La fin misérable et assez obscure de Béla Bartók fut suivie d’une gloire posthume immédiate et fulgurante. Débordant le cercle étroit des spécialistes, la musique de Bartók prenait place en peu d’années au premier rang des classiques du xx°s. De pair avec celle de Stravinski, mais de manière bien plus exhaustive, elle faisait la conquête des publics les plus vastes. Ses six quatuors ont acquis une audience comparable seulement à celle des quatuors de Beethoven, ses concertos sont parmi les plus joués du xx°s. Il s’est fait autour de cette œuvre si pure, si noble, si racée, une unanimité qu’aucun compositeur depuis Ravel n’avait rencontrée.
Cet homme d’une fierté ombrageuse, ascétique en son énergie tendue, en sa volonté d’acier bridant une fébrilité tragique, refusa tout compromis, tant humain qu’artistique, et s’imposa ainsi cette existence unie et effacée, singulièrement dépourvue d’événements saillants.
La double découverte, simultanée, des richesses du folklore et de Debussy permet à Bartók de trouver sa véritable voie, à partir de 1906 environ. Après des pages de jeunesse d’essence romantique et lisztienne, il donne ainsi ses premiers chefs-d’œuvre (du premier quatuor au Prince de bois) durant une décennie à la fois folklorisante et impressionniste dominée par le Château de Barbe-Bleue. La phase suivante, celle du Mandarin merveilleux et des sonates pour violon, expressionniste et révolutionnaire, est la plus audacieuse, celle où Bartók se rapprochera le plus des recherches atonales de l’école viennoise, sans jamais rejoindre les rangs sériels.

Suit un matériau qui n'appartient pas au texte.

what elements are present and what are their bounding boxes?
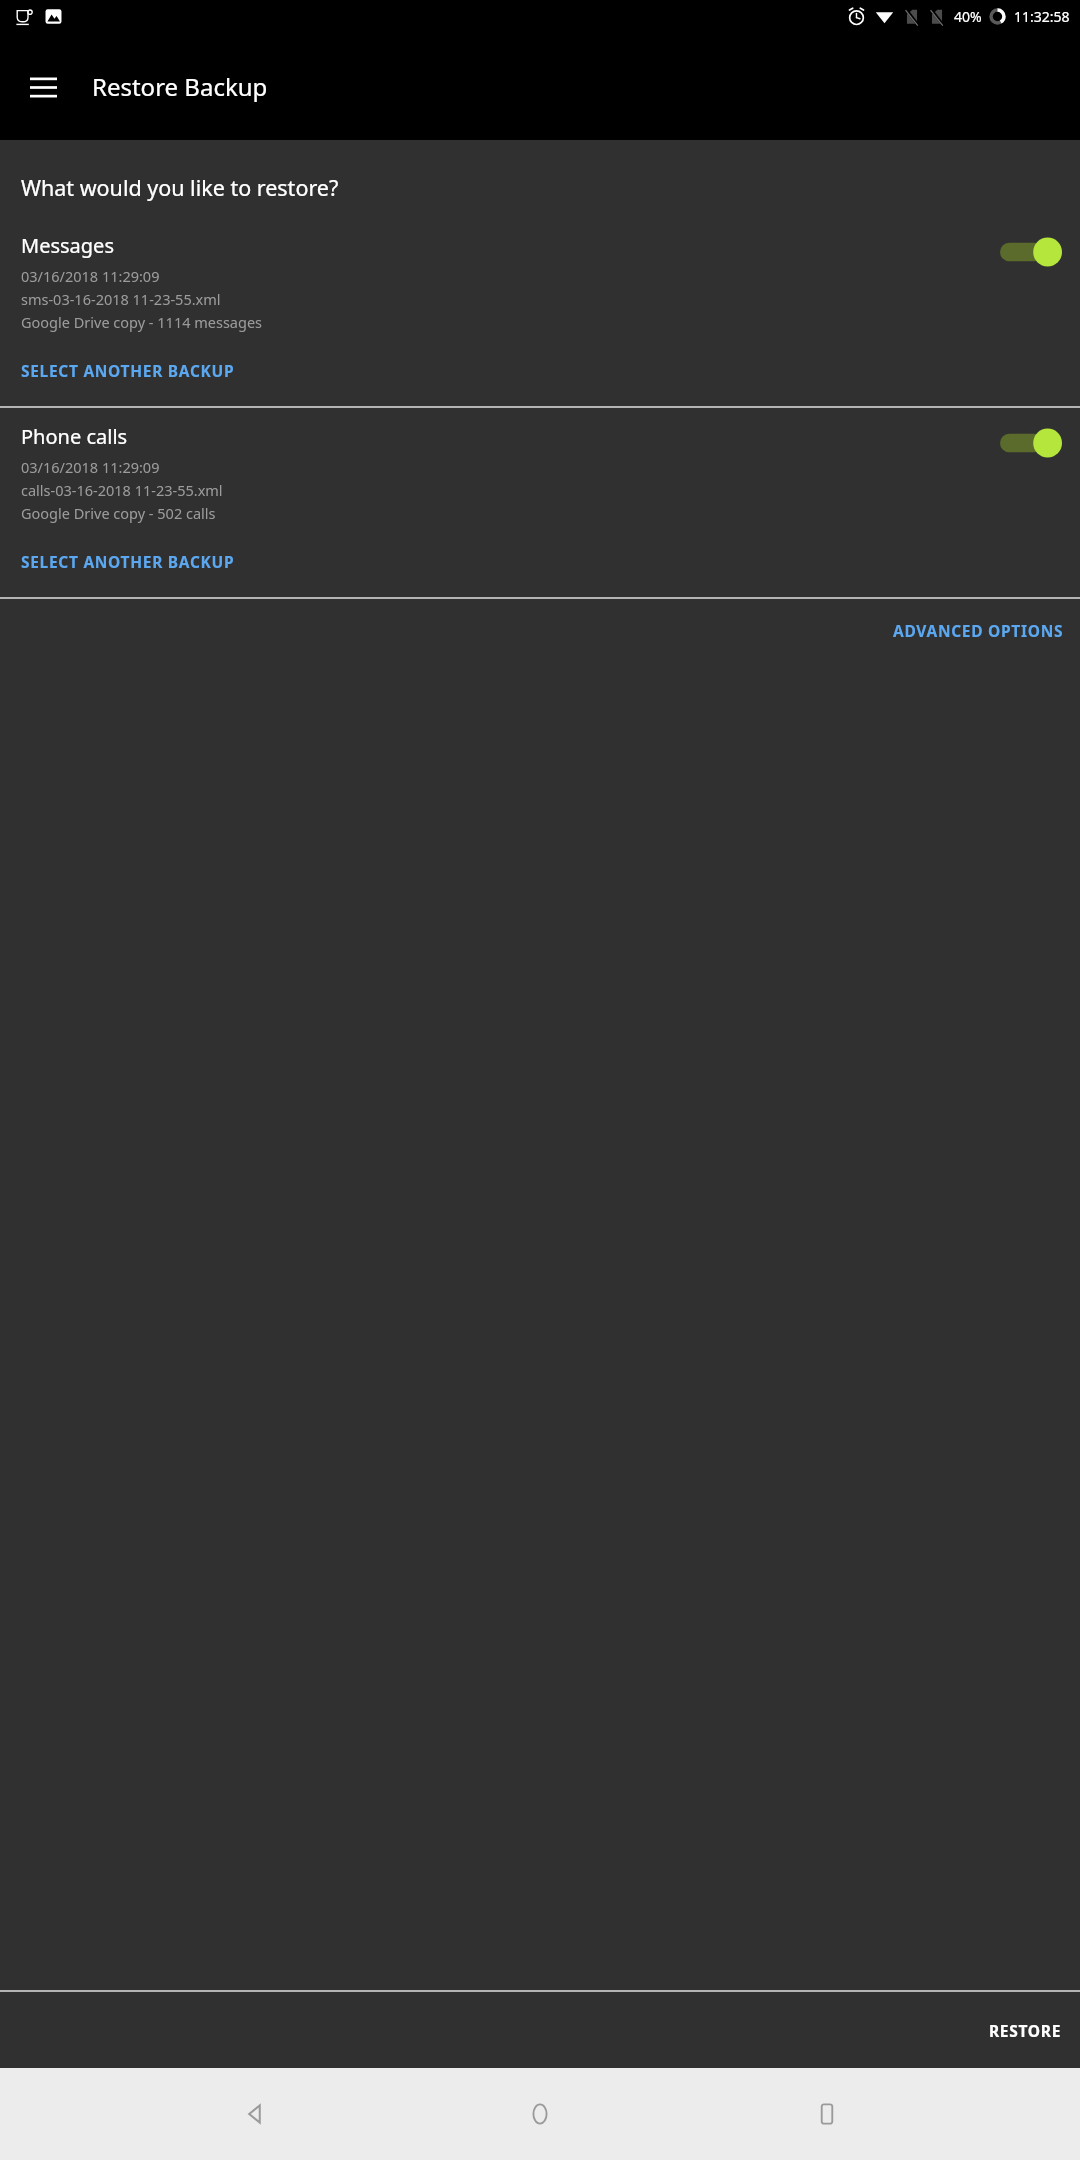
staticText: Google Drive copy - 502 calls: [21, 503, 216, 523]
staticText: What would you like to restore?: [21, 173, 339, 202]
staticText: 11:32:58: [1014, 7, 1070, 26]
staticText: SELECT ANOTHER BACKUP: [21, 551, 235, 572]
staticText: 03/16/2018 11:29:09: [21, 457, 160, 477]
button[interactable]: Messages: [0, 232, 1080, 332]
staticText: 40%: [954, 7, 982, 26]
staticText: sms-03-16-2018 11-23-55.xml: [21, 289, 221, 309]
button[interactable]: Home: [507, 2081, 573, 2147]
staticText: RESTORE: [989, 2020, 1062, 2041]
staticText: calls-03-16-2018 11-23-55.xml: [21, 480, 223, 500]
button[interactable]: Recent apps: [794, 2081, 860, 2147]
staticText: Google Drive copy - 1114 messages: [21, 312, 263, 332]
button[interactable]: Toggle Phone calls restore: [1000, 423, 1062, 463]
staticText: Messages: [21, 232, 114, 259]
button[interactable]: SELECT ANOTHER BACKUP: [5, 352, 251, 389]
staticText: 03/16/2018 11:29:09: [21, 266, 160, 286]
button[interactable]: Back: [221, 2081, 287, 2147]
button[interactable]: SELECT ANOTHER BACKUP: [5, 543, 251, 580]
button[interactable]: Toggle Messages restore: [1000, 232, 1062, 272]
button[interactable]: Phone calls: [0, 423, 1080, 523]
staticText: Phone calls: [21, 423, 128, 450]
button[interactable]: RESTORE: [971, 2006, 1080, 2055]
staticText: Restore Backup: [92, 70, 268, 103]
button[interactable]: Open navigation menu: [20, 64, 66, 110]
button[interactable]: ADVANCED OPTIONS: [877, 608, 1080, 653]
staticText: SELECT ANOTHER BACKUP: [21, 360, 235, 381]
staticText: ADVANCED OPTIONS: [893, 620, 1064, 641]
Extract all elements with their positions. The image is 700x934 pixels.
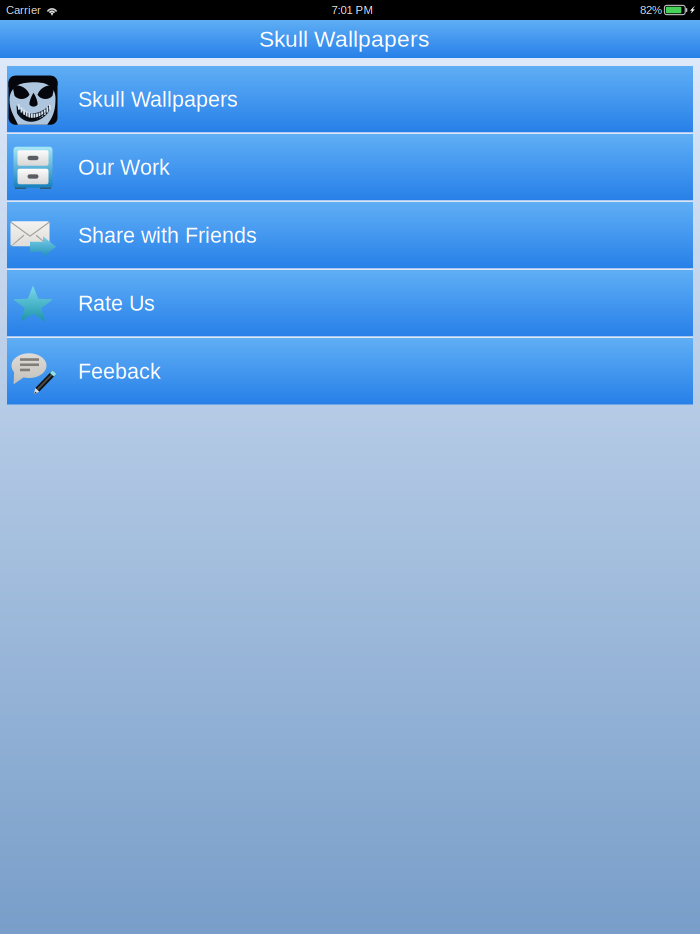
staticText: 82% bbox=[640, 4, 662, 16]
staticText: Our Work bbox=[78, 155, 170, 179]
button[interactable]: Skull Wallpapers bbox=[0, 20, 700, 58]
staticText: Carrier bbox=[6, 4, 41, 16]
button[interactable]: Share with Friends bbox=[7, 202, 693, 268]
staticText: 7:01 PM bbox=[332, 4, 372, 16]
button[interactable]: Rate Us bbox=[7, 270, 693, 336]
staticText: Skull Wallpapers bbox=[259, 26, 429, 52]
button[interactable]: Skull Wallpapers bbox=[7, 66, 693, 132]
button[interactable]: Feeback bbox=[7, 338, 693, 404]
staticText: Share with Friends bbox=[78, 223, 257, 247]
button[interactable]: Our Work bbox=[7, 134, 693, 200]
staticText: Feeback bbox=[78, 359, 161, 383]
staticText: Rate Us bbox=[78, 291, 155, 315]
staticText: Skull Wallpapers bbox=[78, 87, 238, 111]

Pas plus que ses contemporains, Bartók n’échappera à la vague de néoclassicisme et de « retour à Bach », mais, pour une nature d’élite comme la sienne, avec des résultats singulièrement bénéfiques, dénués de tout effet de pastiche ou d’exercice de style. Cette influence en profondeur illumine les concertos pour piano nos 1 et 2 et la Cantata profana. Entre 1934 et 1939, l’art de Bartók atteint à son zénith, à son point d’équilibre et de synthèse, incarné par les trois chefs-d’œuvre que sont le 5e quatuor, la Musique pour cordes et la sonate pour deux pianos et percussion. L’effroyable tristesse du 6e quatuor (1939), chant d’exil et de mort, ouvre le douloureux épilogue américain, au cours duquel Bartók arrache au silence de rares œuvres, mais qui n’atteignent plus qu’exceptionnellement (sonate pour violon seul) à la perfection fulgurante des œuvres de la haute époque.
Le style musical de Bartók est né de la nécessité de créer un langage adapté au folklore primitif de la Hongrie, mais aussi des pays avoisinants ou lointains (Slovaquie, Roumanie, Bulgarie, Turquie, Afrique du Nord), qu’il prospecta toute sa vie sans relâche, muni de cylindres d’enregistrement, et dont il ramena un trésor de près de dix mille mélodies. Il s’efforça de démontrer que tous ces chants avaient des racines structurelles communes ; cette conception d’un folklore universel rejoignait son pacifisme généreux et fraternel. Il avouait avoir passé parmi les paysans les meilleurs moments de sa vie, ajoutant : « Les paysans sont animés de sentiments pacifiques ; quant à la haine sociale, elle est le fait des couches supérieures. » Mais il constata très vite que ces mélodies échappaient aux lois du langage classique traditionnel, à l’harmonie tonale tout comme aux rythmes mesurés réguliers. Liszt avait déjà intuitivement pressenti tout cela, mais ce fut le coup de baguette magique de la fée debussyste qui permit à Bartók, libéré du passé académique, de forger ce langage neuf. Fixé dans ses grandes lignes vers 1910, il ne cessera d’évoluer et de s’enrichir dans le détail. L’auteur ne le codifia jamais, mais d’éminents exégètes s’en chargèrent, notamment Ernö Lendvai.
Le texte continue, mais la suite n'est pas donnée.